#### Problem to solve:
Only the number should be given: how many lines below contain "Rubio".

#### Material to process:

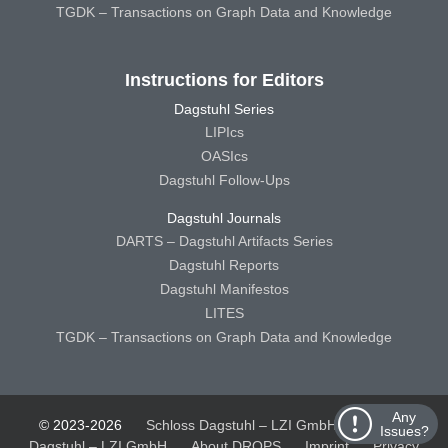
TGDK – Transactions on Graph Data and Knowledge
Instructions for Editors
Dagstuhl Series
LIPIcs
OASIcs
Dagstuhl Follow-Ups
Dagstuhl Journals
DARTS – Dagstuhl Artifacts Series
Dagstuhl Reports
Dagstuhl Manifestos
LITES
TGDK – Transactions on Graph Data and Knowledge
Any
© 2023-2026
Schloss Dagstuhl – LZI GmbH
Schloss
Issues?
Dagstuhl – LZI GmbH
About DROPS
Imprint
Privacy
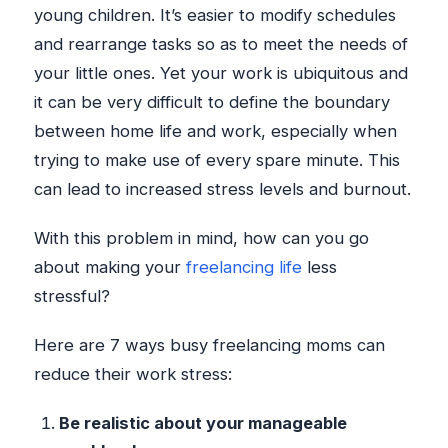
young children. It’s easier to modify schedules
and rearrange tasks so as to meet the needs of
your little ones. Yet your work is ubiquitous and
it can be very difficult to define the boundary
between home life and work, especially when
trying to make use of every spare minute. This
can lead to increased stress levels and burnout.
With this problem in mind, how can you go
about making your
freelancing life
less
stressful?
Here are 7 ways busy freelancing moms can
reduce their work stress:
Be realistic about your manageable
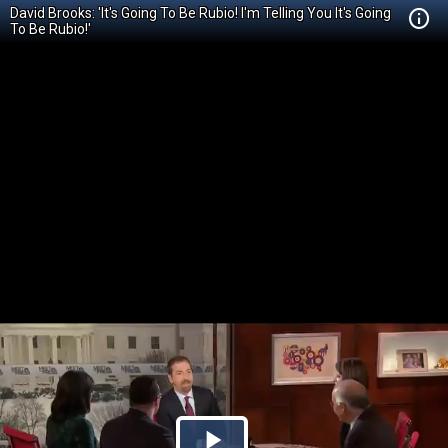
David Brooks: 'It's Going To Be Rubio! I'm Telling You It's Going
To Be Rubio!'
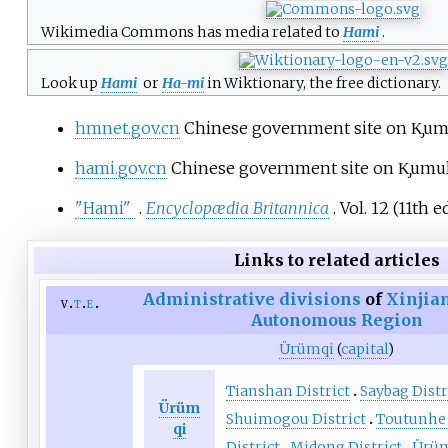
Wikimedia Commons has media related to
Hami
.
Look up
Hami
or
Ha-mi
in Wiktionary, the free dictionary.
hmnet.gov.cn
Chinese government site on K̡umu
hami.gov.cn
Chinese government site on K̡umul
"Hami"
.
Encyclopædia Britannica
. Vol.
12 (11th
ed
Links to related articles
Administrative divisions
of
Xinjia
v
t
e
Autonomous Region
Ürümqi
(
capital
)
Tianshan District
Saybag Distr
Ürüm
Shuimogou District
Toutunhe 
qi
District
Midong District
Ürüm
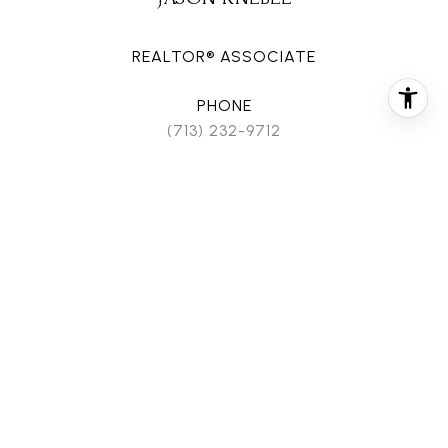
REALTOR® ASSOCIATE
PHONE
(713) 232-9712
EMAIL
[email protected]
CONTACT AGENT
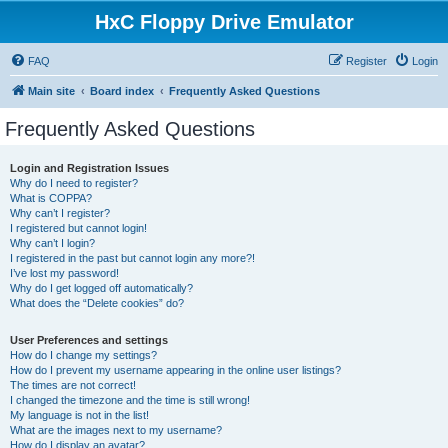
HxC Floppy Drive Emulator
FAQ
Register
Login
Main site
Board index
Frequently Asked Questions
Frequently Asked Questions
Login and Registration Issues
Why do I need to register?
What is COPPA?
Why can’t I register?
I registered but cannot login!
Why can’t I login?
I registered in the past but cannot login any more?!
I’ve lost my password!
Why do I get logged off automatically?
What does the “Delete cookies” do?
User Preferences and settings
How do I change my settings?
How do I prevent my username appearing in the online user listings?
The times are not correct!
I changed the timezone and the time is still wrong!
My language is not in the list!
What are the images next to my username?
How do I display an avatar?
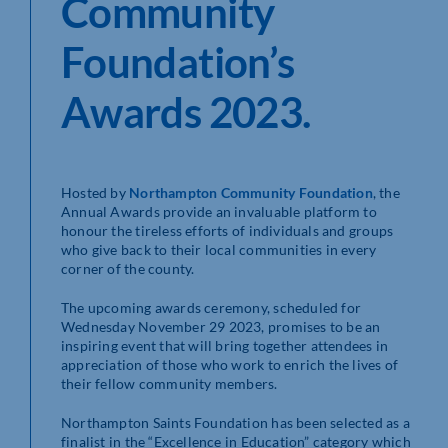
Community
Foundation’s
Awards 2023.
Hosted by
Northampton Community Foundation
, the
Annual Awards provide an invaluable platform to
honour the tireless efforts of individuals and groups
who give back to their local communities in every
corner of the county.
The upcoming awards ceremony, scheduled for
Wednesday November 29 2023, promises to be an
inspiring event that will bring together attendees in
appreciation of those who work to enrich the lives of
their fellow community members.
Northampton Saints Foundation has been selected as a
finalist in the “Excellence in Education” category which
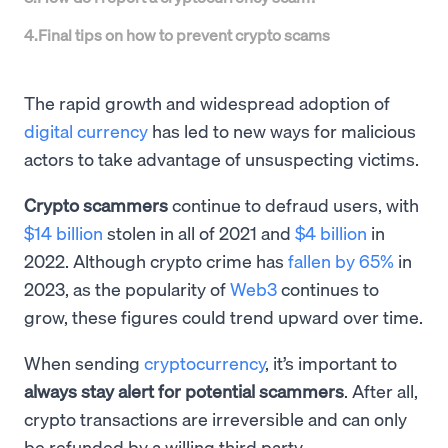
4
.
Final tips on how to prevent crypto scams
The rapid growth and widespread adoption of
digital currency
has led to new ways for malicious
actors to take advantage of unsuspecting victims.
Crypto scammers
continue to defraud users, with
$14 billion
stolen in all of 2021 and
$4 billion
in
2022. Although crypto crime has
fallen by 65%
in
2023, as the popularity of
Web3
continues to
grow, these figures could trend upward over time.
When sending
cryptocurrency
, it’s important to
always stay alert for potential scammers
. After all,
crypto transactions are irreversible and can only
be refunded by a willing third party.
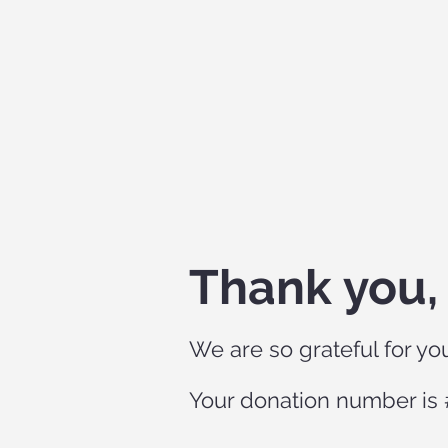
Thank you
We are so grateful for yo
Your donation number is #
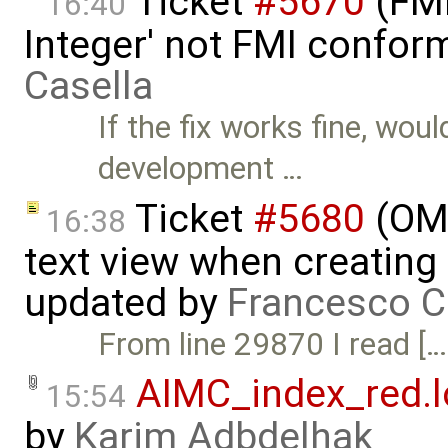
Ticket
#5670
(FMI
16:40
Integer' not FMI confor
Casella
If the fix works fine, wou
development …
Ticket
#5680
(OME
16:38
text view when creating
updated by
Francesco C
From line 29870 I read […
AIMC_index_red.l
15:54
by
Karim Adbdelhak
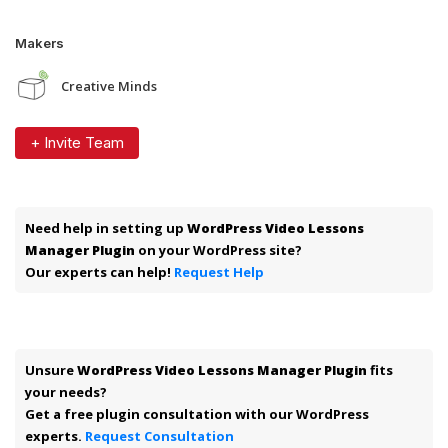
Makers
Creative Minds
+ Invite Team
Need help in setting up
WordPress Video Lessons
Manager Plugin
on your WordPress site?
Our experts can help!
Request Help
Unsure
WordPress Video Lessons Manager Plugin
fits
your needs?
Get a free plugin consultation with our WordPress
experts.
Request Consultation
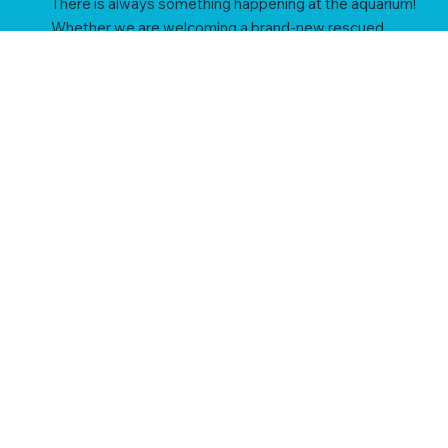
There is always something happening at the aquarium!
Whether we are welcoming a brand-new rescued
resident, putting the finishing touches on an exciting
enclosure rebuild, or working with global partners to
protect fragile ecosystems, this is your hub for all the
latest St Andrews Aquarium news.
subscribe to our newsletter
Be the first to know about our latest news, aquarium 
updates and offers.
Email
*
Yes, subscribe me to your newsletter.
*
subscribe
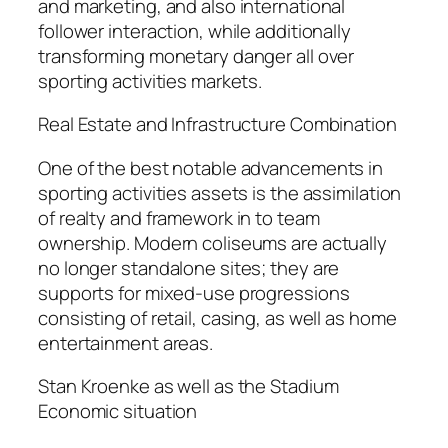
and marketing, and also international
follower interaction, while additionally
transforming monetary danger all over
sporting activities markets.
Real Estate and Infrastructure Combination
One of the best notable advancements in
sporting activities assets is the assimilation
of realty and framework in to team
ownership. Modern coliseums are actually
no longer standalone sites; they are
supports for mixed-use progressions
consisting of retail, casing, as well as home
entertainment areas.
Stan Kroenke as well as the Stadium
Economic situation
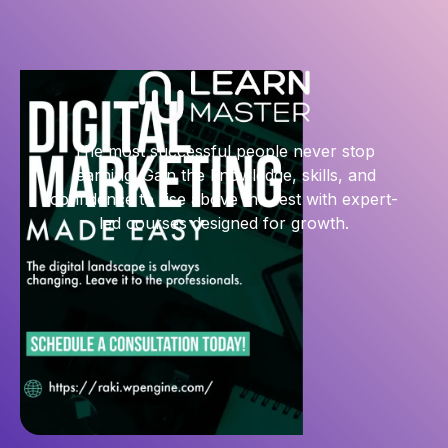
The most successful people never stop
learning. Gain the knowledge, skills, and
confidence to rise above the rest with expert-
led courses designed for growth.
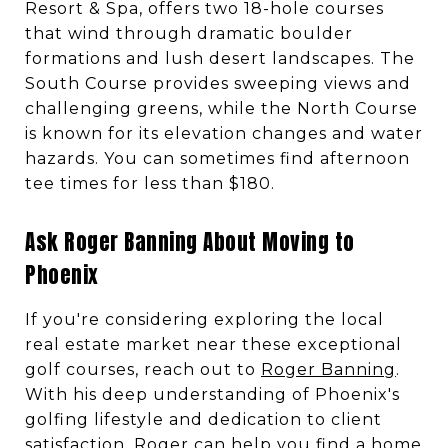
Resort & Spa, offers two 18-hole courses
that wind through dramatic boulder
formations and lush desert landscapes. The
South Course provides sweeping views and
challenging greens, while the North Course
is known for its elevation changes and water
hazards. You can sometimes find afternoon
tee times for less than $180.
Ask Roger Banning About Moving to
Phoenix
If you're considering exploring the local
real estate market near these exceptional
golf courses, reach out to
Roger Banning
.
With his deep understanding of Phoenix's
golfing lifestyle and dedication to client
satisfaction, Roger can help you find a home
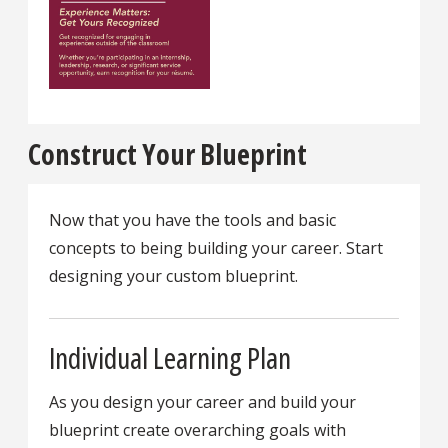
Construct Your Blueprint
Now that you have the tools and basic
concepts to being building your career. Start
designing your custom blueprint.
Individual Learning Plan
As you design your career and build your
blueprint create overarching goals with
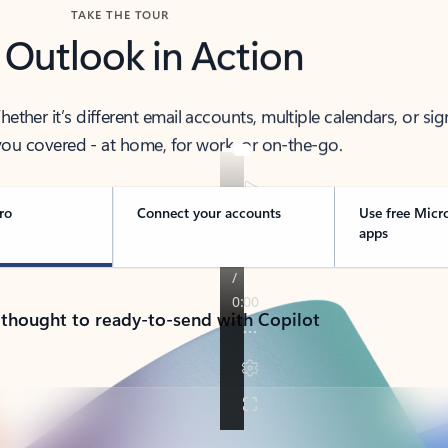
TAKE THE TOUR
 Outlook in Action
her it’s different email accounts, multiple calendars, or sig
ou covered - at home, for work, or on-the-go.
ro
Connect your accounts
Use free Micr
apps
 thought to ready-to-send with Copilot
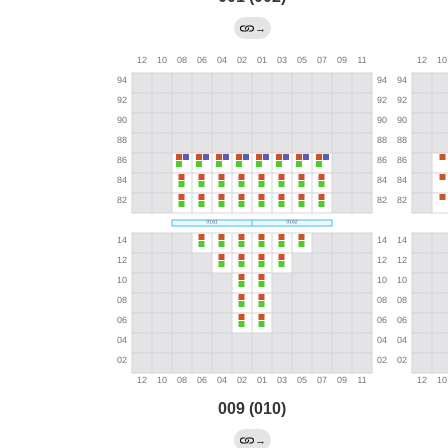
→
009 (010)
→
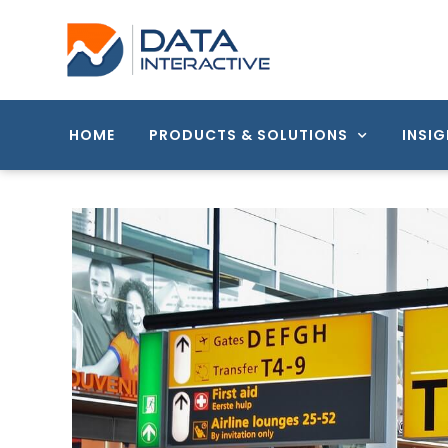
HOME
PRODUCTS & SOLUTIONS
INSIG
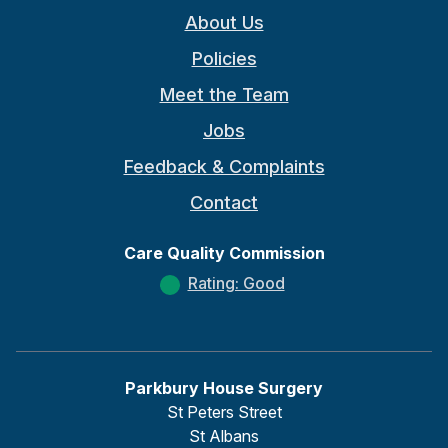
About Us
Policies
Meet the Team
Jobs
Feedback & Complaints
Contact
Care Quality Commission
Rating: Good
Parkbury House Surgery
St Peters Street
St Albans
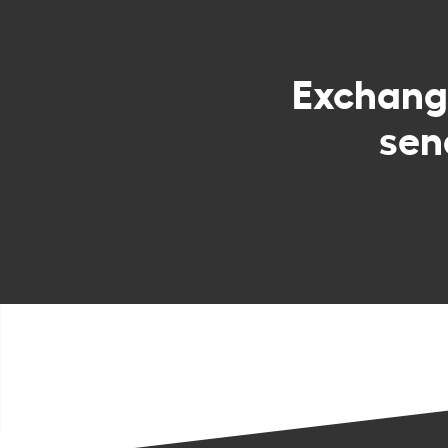
Exchan
sen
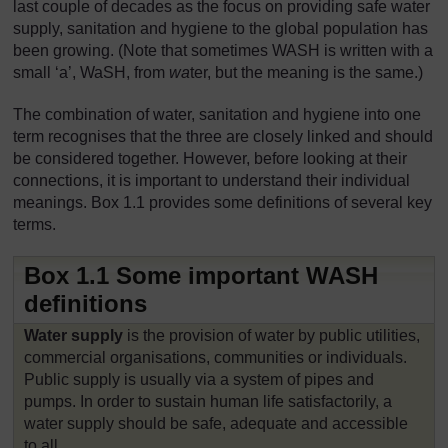
last couple of decades as the focus on providing safe water
supply, sanitation and hygiene to the global population has
been growing. (Note that sometimes WASH is written with a
small ‘a’, WaSH, from
wa
ter, but the meaning is the same.)
The combination of water, sanitation and hygiene into one
term recognises that the three are closely linked and should
be considered together. However, before looking at their
connections, it is important to understand their individual
meanings. Box 1.1 provides some definitions of several key
terms.
Box 1.1 Some important WASH
definitions
Water supply
is the provision of water by public utilities,
commercial organisations, communities or individuals.
Public supply is usually via a system of pipes and
pumps. In order to sustain human life satisfactorily, a
water supply should be safe, adequate and accessible
to all.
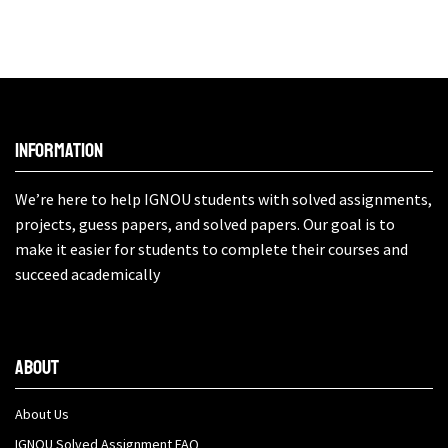
Information
We’re here to help IGNOU students with solved assignments,
projects, guess papers, and solved papers. Our goal is to
make it easier for students to complete their courses and
succeed academically
About
About Us
IGNOU Solved Assignment FAQ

#### Result of this task:
2